__Problem requirements__: Lines from the one containing "con ventanas en OFERTA" through the end of the data below are to be transcribed exactly; leave out all others.

__Data supplied__:
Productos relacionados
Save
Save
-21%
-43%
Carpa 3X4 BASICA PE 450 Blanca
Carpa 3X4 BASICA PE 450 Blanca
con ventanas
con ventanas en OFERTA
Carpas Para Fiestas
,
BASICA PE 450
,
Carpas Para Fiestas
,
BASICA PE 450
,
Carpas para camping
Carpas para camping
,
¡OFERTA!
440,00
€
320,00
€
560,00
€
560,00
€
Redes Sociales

__Solution to the exercise__:
con ventanas en OFERTA
Carpas Para Fiestas
,
BASICA PE 450
,
Carpas Para Fiestas
,
BASICA PE 450
,
Carpas para camping
Carpas para camping
,
¡OFERTA!
440,00
€
320,00
€
560,00
€
560,00
€
Redes Sociales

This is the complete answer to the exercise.